Telkaralura Temporal range: early Late Triassic, Carnian PreꞒ Ꞓ O S D C P T J K Pg N

Scientific classification
- Kingdom: Animalia
- Phylum: Chordata
- Class: Reptilia
- Clade: Pseudosuchia
- Family: †Gracilisuchidae
- Genus: †Telkaralura Von Baczko et al., 2025
- Species: †T. coniceti
- Binomial name: †Telkaralura coniceti Von Baczko et al., 2025

= Telkaralura =

- Genus: Telkaralura
- Species: coniceti
- Authority: Von Baczko et al., 2025
- Parent authority: Von Baczko et al., 2025

Genus of gracilisuchid pseudosuchians

Telkaralura is a genus of large gracilisuchid pseudosuchian from the early Late Triassic Chañares Formation of Argentina.

==History and naming==
The Telkaralura holotype specimen is a partial skull, PULR-V 057, discovered by the Argentine paleontologist José F. Bonaparte in 1980 within the Massetognathus-Chanaresuchus AZ of the Chañares Formation, the same sediments that also yielded the smaller Gracilisuchus. While Bonaparte never fully described the fossil material, he figured PULR-V 057 twice, once in 1996 and then again in 2007, both times suggesting that the specimen represented an early dinosaur or an ancestor of dinosaurs, an idea Bonaparte also extended onto Gracilisuchus.
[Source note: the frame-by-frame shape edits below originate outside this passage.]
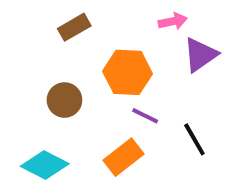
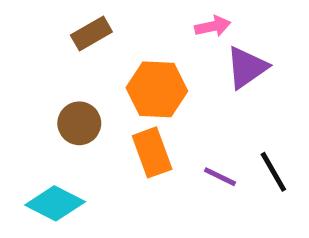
purple line: (145, 116) -> (220, 177), moved
black line: (194, 139) -> (273, 172), moved
orange rectangle: (124, 157) -> (152, 152), moved, turned -72

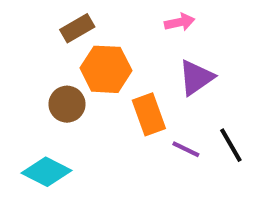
purple triangle: (247, 68) -> (196, 78), moved
orange hexagon: (157, 89) -> (106, 69), moved
orange rectangle: (152, 152) -> (149, 114), moved

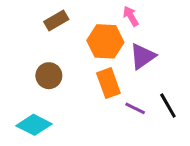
pink arrow: (180, 22) -> (131, 16), turned -108
orange hexagon: (106, 69) -> (105, 41), moved

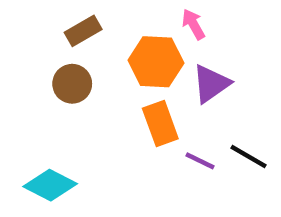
brown circle: (49, 76) -> (72, 84), moved
black line: (168, 105) -> (249, 157), turned -30

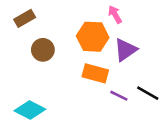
brown rectangle: (83, 31) -> (25, 18), moved
orange rectangle: (160, 123) -> (95, 73), turned -55

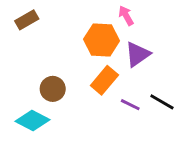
brown circle: (43, 50) -> (53, 89), moved
orange rectangle: (95, 73) -> (104, 80), turned -65

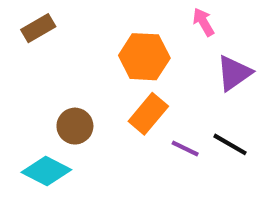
pink arrow: (126, 16) -> (203, 22), moved
purple triangle: (138, 54) -> (234, 73), moved

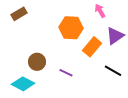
orange rectangle: (148, 114) -> (92, 47), moved
purple line: (185, 149) -> (66, 73), moved

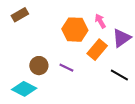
pink arrow: (100, 11) -> (100, 21), moved
purple line: (66, 73) -> (66, 68), moved

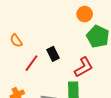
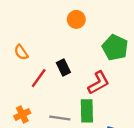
orange circle: (85, 14) -> (76, 19), moved

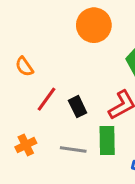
orange circle: (76, 19) -> (94, 25), size x1.5
black rectangle: (63, 68) -> (78, 107), moved

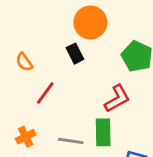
black rectangle: (78, 107) -> (75, 54), moved

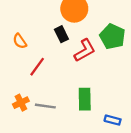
red L-shape: (117, 99) -> (85, 50), moved
gray line: (71, 141) -> (45, 106), moved

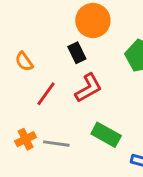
red L-shape: (85, 50) -> (89, 88), moved
green rectangle: (85, 99) -> (106, 135), turned -60

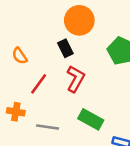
red L-shape: (89, 88) -> (75, 79), turned -32
orange cross: (26, 139) -> (16, 112), moved, turned 36

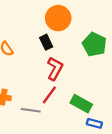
red line: (39, 84) -> (49, 95), moved
green rectangle: (91, 119) -> (81, 104), moved

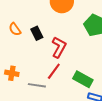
black rectangle: (46, 42) -> (37, 33), moved

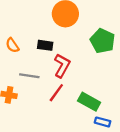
black rectangle: (37, 33) -> (45, 45), moved, turned -56
gray line: (37, 85) -> (29, 76), moved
In 2009, Julia Desojo and Andrea Arcucci recognized that the specimen actually represented a pseudosuchian, a crocodile-line archosaur, but interpreted it as a juvenile individual of the genus Luperosuchus. Although the specimen differed from Luperosuchus including a less developed 'roman-nose' and being a third smaller in size, these were interpreted as ontogenetic variation as the material appeared to exhibit juvenile features, including loose sutures and less developed ornamentation of the bones. In 2017, the referral of this material to Luperosuchus was questioned by Sterling Nesbitt and Desojo, who suggested that the differences between PULR-V 057 and the holotype of Luperosuchus are taxonomic rather than ontogenetic, recognizing that it represented its own unique taxon, though it was not given a name at the time. Despite being regarded as a distinct taxon, PULR-V 057 went largely ignored in subsequent years, until eventually being given a full description by Maria Belen von Baczko and colleagues, who placed it in the family Gracilisuchidae and coined the name Telkaralura.

The name Telkaralura comes from the Cacán language spoken by the Diaguita people of northwestern Argentina and is composed of the words "Télkara" and "lúra", meaning "mother earth" and "lizard" respectively. The scientific name is derived from the Consejo Nacional de Investigaciones Científicas y Técnicas, short CONICET, an Argentinian government agency for the promotion of scientific and technological development.

==Description==
Telkaralura is the largest known member of Gracilisuchidae, with the length of the maxilla suggesting a potential skull length between 19.2–20.8 cm. This makes it about 20 to 25% larger than the Chinese gracilisuchids Turfanosuchus and Yonghesuchus as well as Parvosuchus from Brazil, twice the size of Gracilisuchus and five times as large as Maehary.

==Phylogeny==
Phylogenetic analysis recovers Telkaralura as a derived member of Gracilisuchidae, specifically as the sister taxon of Parvosuchus and furthermore closely related to Gracilisuchus and Maehary, forming a branch of exclusively South American forms. The Chinese taxa Yonghesuchus and Turfanosuchus meanwhile occupy basal positions in the family.

==Paleobiology==
While there is little written provenance data from the initial discovery of the Telkaralura holotype, the sediment that adheres to the fossil material and the colour and preservation of the fossil itself suggests that the remains come from the Massetognathus-Chanaresuchus Assemblage Zone of the lower Chañares Formation. The Massetognathus-Chanaresuchus AZ only preserves one other pseudosuchian in addition to Telkaralura, its smaller relative Gracilisuchus. In addition to these gracilisuchids, the faunal zone also features a diverse selection of animals including various smaller forms of proterochampsids (such as Tropidosuchus and Chanaresuchus), avemetatarsalians (including Lewisuchus and Lagosuchus) as well as cynodonts. With maximum estimated weights of below 30 kg or femurs up to 15 cm long, these animals are notably smaller than Telkaralura, which has an estimated femoral length of 19 cm. However the role of top predator was likely taken by the significantly larger (femoral length of 23.1 cm) proterochampsid Gualosuchus.